Wakil Ketua DPR RI, Abdul Muhaimin Iskandar saat membuka Regional Meeting Gorontalo dan Maluku Utara.

JAKARTA (podiumindonesia.com)– Wakil Ketua DPR RI, A. Muhaimin Iskandar berpendapat bahwa untuk mengatasi ketimpangan antar daerah, perlu komitmen kuat dalam suatu formula, inovasi, serta terobosan baru.

Mulai dari perubahan paradigma kebijakan pembangunan, ditopang kelembagaan yang mapan, infrastruktur dan insentif yang mendukung, serta pengawasan yang ketat dalam implementasi di lapangan.

“Satu hal yang kita tidak bisa pungkiri bahwa ketimpangan pembangunan masih menjadi paradoks yang menyertai dalam proses pembangunan bangsa ini. Mengatasinya tidak bisa parsial, apalagi tambal sulam, tapi perlu inovasi dan terobosan baru,” papar Abdul Muhaimin Iskandar yang akrab disapa Gus AMI di Jakarta, Senin (14/06/2021).

Menurut Gus AMI, ketimpangan nyaris terjadi secara multidimensi, antarwilayah, antarsektor, dan juga antarkelompok pendapatan.

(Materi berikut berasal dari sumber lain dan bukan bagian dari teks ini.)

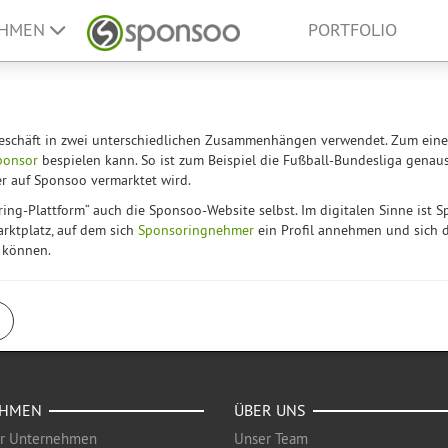
EHMEN
PORTFOLIO
-Geschäft in zwei unterschiedlichen Zusammenhängen verwendet. Zum einen
ponsor
bespielen kann. So ist zum Beispiel die Fußball-Bundesliga genau
er auf Sponsoo vermarktet wird.
ing-Plattform“ auch die Sponsoo-Website selbst. Im digitalen Sinne ist 
arktplatz, auf dem sich
Sponsoringnehmer
ein Profil annehmen und sich 
 können.
EHMEN
ÜBER UNS
ür Unternehmen
Unser Team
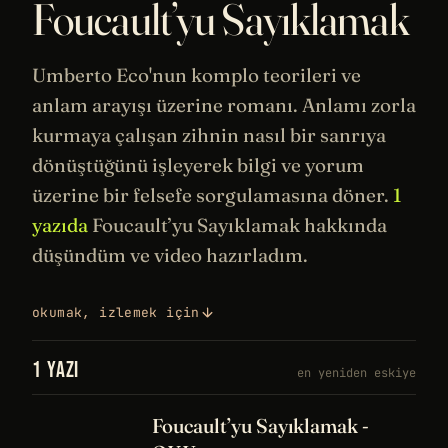
Foucault’yu Sayıklamak
Umberto Eco
'nun komplo teorileri ve
anlam arayışı üzerine romanı. Anlamı zorla
kurmaya çalışan zihnin nasıl bir sanrıya
dönüştüğünü işleyerek bilgi ve yorum
üzerine bir
felsefe
sorgulamasına döner.
1
yazıda
Foucault’yu Sayıklamak hakkında
düşündüm ve video hazırladım.
okumak, izlemek için
1 YAZI
en yeniden eskiye
Foucault’yu Sayıklamak -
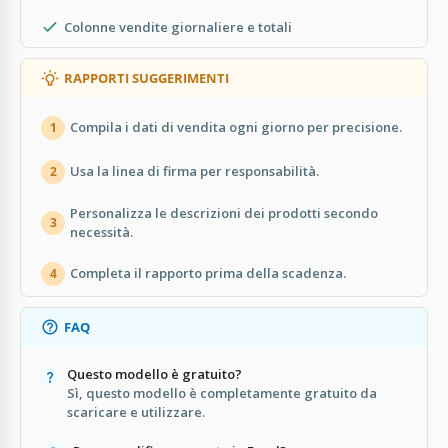
Colonne vendite giornaliere e totali
RAPPORTI SUGGERIMENTI
Compila i dati di vendita ogni giorno per precisione.
1
Usa la linea di firma per responsabilità.
2
Personalizza le descrizioni dei prodotti secondo
3
necessità.
Completa il rapporto prima della scadenza.
4
FAQ
Questo modello è gratuito?
Sì, questo modello è completamente gratuito da
scaricare e utilizzare.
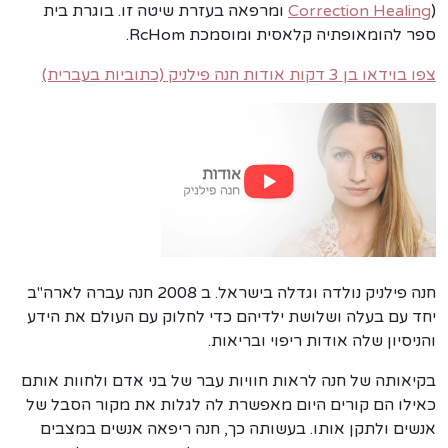
Correction Healing
) ומרפאה בעזרת שיטה זו. בוגרת בית
ספר להומאופתיה קלאסית ומוסמכת RcHom.
צפו בוידאו בן 3 דקות אודות חנה פילניק (כתוביות בעברית)
חנה פילניק נולדה וגדלה בישראל. ב 2008 חנה עברה לארה"ב
יחד עם בעלה ושלושת ילדיהם כדי לחלוק עם העולם את הידע
והניסיון שלה אודות ריפוי ובריאות.
בקיאותה של חנה לראות חוויות עבר של בני אדם ולחוות אותם
כאילו הם קורים היום מאפשרת לה לגלות את מקור הסבל של
אנשים ולתקן אותו. בעשותה כך, חנה ריפאה אנשים במצבים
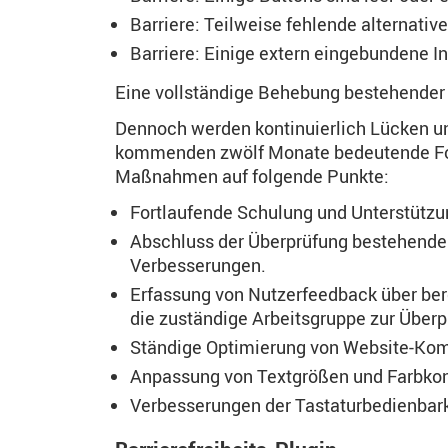
Barriere: Teilweise fehlende alternativ
Barriere: Einige extern eingebundene In
Eine vollständige Behebung bestehender B
Dennoch werden kontinuierlich Lücken und
kommenden zwölf Monate bedeutende Fortsc
Maßnahmen auf folgende Punkte:
Fortlaufende Schulung und Unterstützun
Abschluss der Überprüfung bestehender 
Verbesserungen.
Erfassung von Nutzerfeedback über bere
die zuständige Arbeitsgruppe zur Überp
Ständige Optimierung von Website-Komp
Anpassung von Textgrößen und Farbkont
Verbesserungen der Tastaturbedienbark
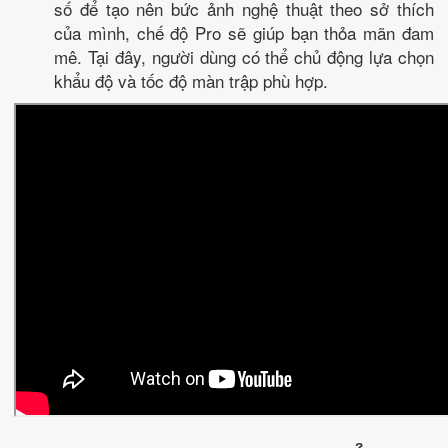
số để tạo nên bức ảnh nghệ thuật theo sở thích
của mình, chế độ Pro sẽ giúp bạn thỏa mãn đam
mê. Tại đây, người dùng có thể chủ động lựa chọn
khẩu độ và tốc độ màn trập phù hợp.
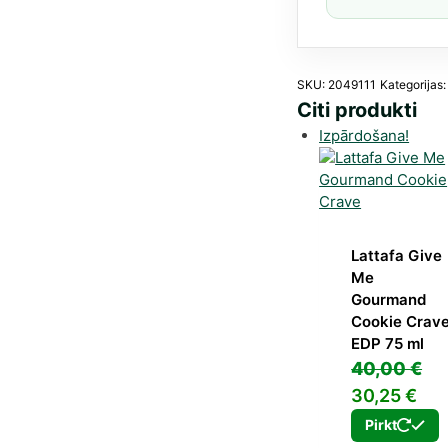
sievietēm
75
ml
daudzum
SKU:
2049111
Kategorijas
Citi produkti
Izpārdošana!
Lattafa Give
Me
Gourmand
Cookie Crav
EDP 75 ml
40,00
€
Original
Cur
30,25
€
price
pri
Pirkt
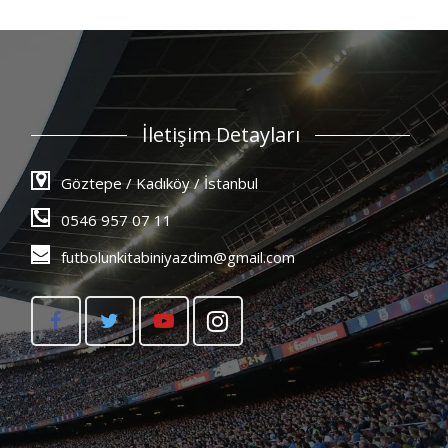
İletişim Detayları
Göztepe / Kadıköy / İstanbul
0546 957 07 11
futbolunkitabiniyazdim@gmail.com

Selama hampir 30 sampai 40 tahun yang lalu, fenomena ketimpangan spasial yang muncul akibat pemusatan kegiatan pembangunan.

“Tentu saja ini semua bisa dilihat dari kesenjangan Jawa dan luar Jawa, pedesaan dan perkotaan, kawasan Indonesia Barat dan Indonesia Timur, wilayah hinterland dan wilayah perbatasan, bahkan dalam satu wilayah yang sama,” katanya.

Oleh karena itu, kata dia, sebuah nilai moral yang tidak boleh ditawar bahwa negara wajib mengemban peran etisnya untuk menyelamatkan setiap jengkal wilayah dan penduduk yang menjadi tanggung jawabnya.

Dalam konteks itu, kata Gus AMI, sebuah posisi keberpihakan yang tak bisa ditawar adalah bahwa negara melalui kebijakan publiknya harus mampu menjebol kebuntuan-kebuntuan dalam seluruh dimensi pembangunan.

Ketua Umum Partai Kebangkitan Bangsa (PKB) itu menyebutkan program-program rasional pembangunan pada ujungnya harus dihadapkan pada pertanyaan mendasar, yakni apakah sebuah kebijakan mampu mengajak seluruh rakyat mengalami mobilitas bersama atau hanya mengajak segelintir orang dan pelaku ekonomi saja.

“Agar ketimpangan tidak menjadi problem akut yang justru menjadi virus ganas pembangunan, lalu terjebak dalam sangkar besi pembangunan itu sendiri,” ujarnya.

Nah, kata dia, di sinilah pentingnya Kawasan Ekonomi Khusus (KEK) berbasis perdesaan di kawasan Teluk Tomini dan dan Maluku Utara di Gorontalo sebagai salah satu upaya untuk mengatasi ketimpangan pembangunan tersebut.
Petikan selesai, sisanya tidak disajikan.